_The task_
At the line containing "Copyright MyCorp © 2026", begin an exact copy, and continue through the last line of the entries below. Leave out any pictures.

_The data_

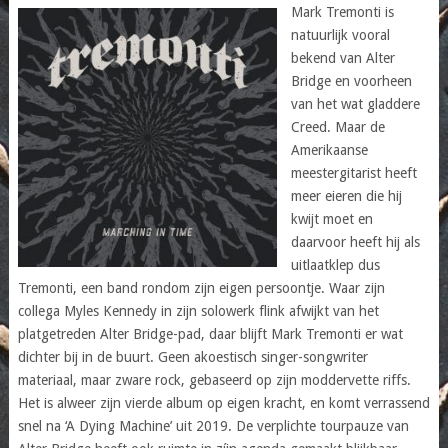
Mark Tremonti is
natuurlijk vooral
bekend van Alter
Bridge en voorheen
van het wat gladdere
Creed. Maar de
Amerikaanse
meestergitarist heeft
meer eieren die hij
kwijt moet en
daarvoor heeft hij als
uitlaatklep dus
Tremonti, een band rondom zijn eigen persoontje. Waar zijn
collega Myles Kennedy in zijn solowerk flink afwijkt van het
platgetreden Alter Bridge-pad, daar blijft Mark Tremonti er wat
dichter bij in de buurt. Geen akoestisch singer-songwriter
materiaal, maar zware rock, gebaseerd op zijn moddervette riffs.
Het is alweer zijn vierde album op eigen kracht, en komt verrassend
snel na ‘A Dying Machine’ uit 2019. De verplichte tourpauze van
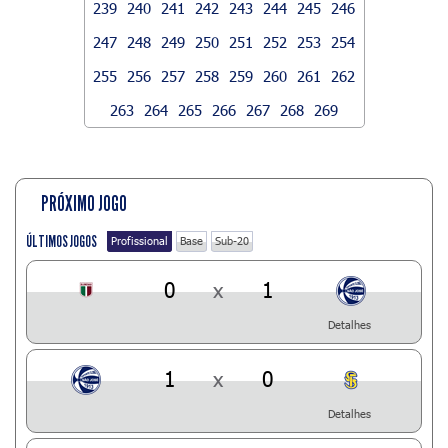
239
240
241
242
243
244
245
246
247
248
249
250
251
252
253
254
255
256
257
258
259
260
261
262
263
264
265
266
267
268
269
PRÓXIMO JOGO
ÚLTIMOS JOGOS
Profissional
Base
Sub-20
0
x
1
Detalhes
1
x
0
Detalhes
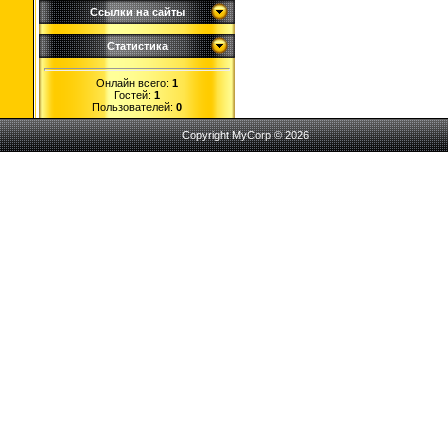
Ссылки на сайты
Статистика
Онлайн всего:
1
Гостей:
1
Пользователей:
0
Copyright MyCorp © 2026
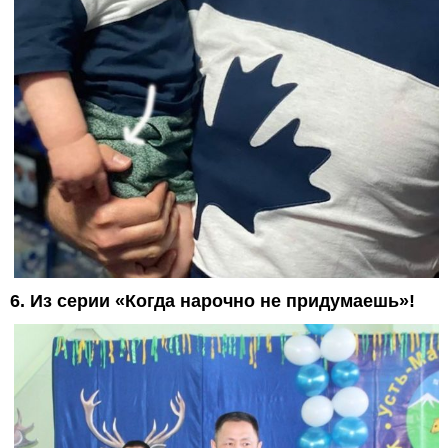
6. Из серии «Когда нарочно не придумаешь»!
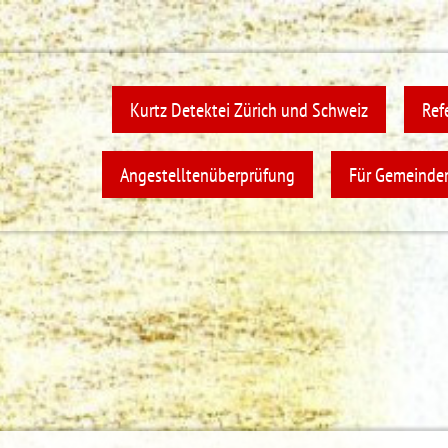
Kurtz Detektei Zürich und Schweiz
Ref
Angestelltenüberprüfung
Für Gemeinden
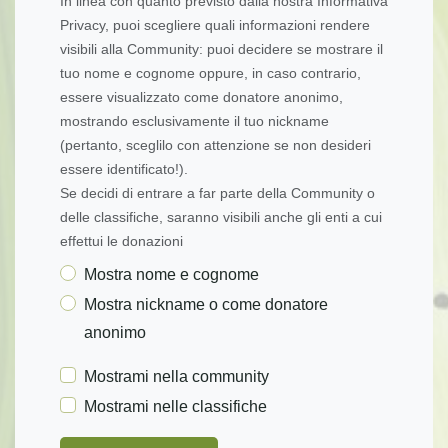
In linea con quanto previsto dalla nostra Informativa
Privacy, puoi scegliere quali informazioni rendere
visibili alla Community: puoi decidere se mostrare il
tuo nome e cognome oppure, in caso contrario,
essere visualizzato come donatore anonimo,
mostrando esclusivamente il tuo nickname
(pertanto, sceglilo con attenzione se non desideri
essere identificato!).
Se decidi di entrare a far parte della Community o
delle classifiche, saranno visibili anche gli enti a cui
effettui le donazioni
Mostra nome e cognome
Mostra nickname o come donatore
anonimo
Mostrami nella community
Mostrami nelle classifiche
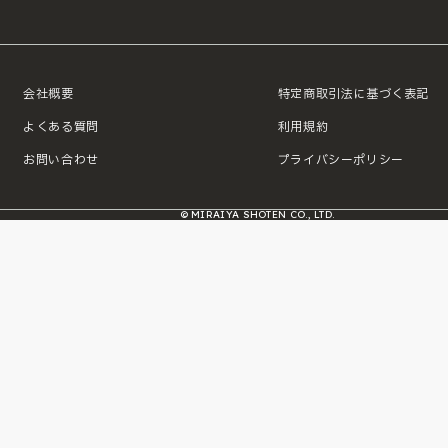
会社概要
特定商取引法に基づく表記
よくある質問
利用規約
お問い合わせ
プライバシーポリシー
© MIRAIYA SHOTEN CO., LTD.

_Solved exercise_
Copyright MyCorp © 2026
6. Из серии «Когда нарочно не придумаешь»!
Kurtz Detektei Zürich und Schweiz
Ref
Angestelltenüberprüfung
Für Gemeinden
In linea con quanto previsto dalla nostra Informativa
Privacy, puoi scegliere quali informazioni rendere
visibili alla Community: puoi decidere se mostrare il
tuo nome e cognome oppure, in caso contrario,
essere visualizzato come donatore anonimo,
mostrando esclusivamente il tuo nickname
(pertanto, sceglilo con attenzione se non desideri
essere identificato!).
Se decidi di entrare a far parte della Community o
delle classifiche, saranno visibili anche gli enti a cui
effettui le donazioni
Mostra nome e cognome
Mostra nickname o come donatore
anonimo
Mostrami nella community
Mostrami nelle classifiche
会社概要
特定商取引法に基づく表記
よくある質問
利用規約
お問い合わせ
プライバシーポリシー
© MIRAIYA SHOTEN CO., LTD.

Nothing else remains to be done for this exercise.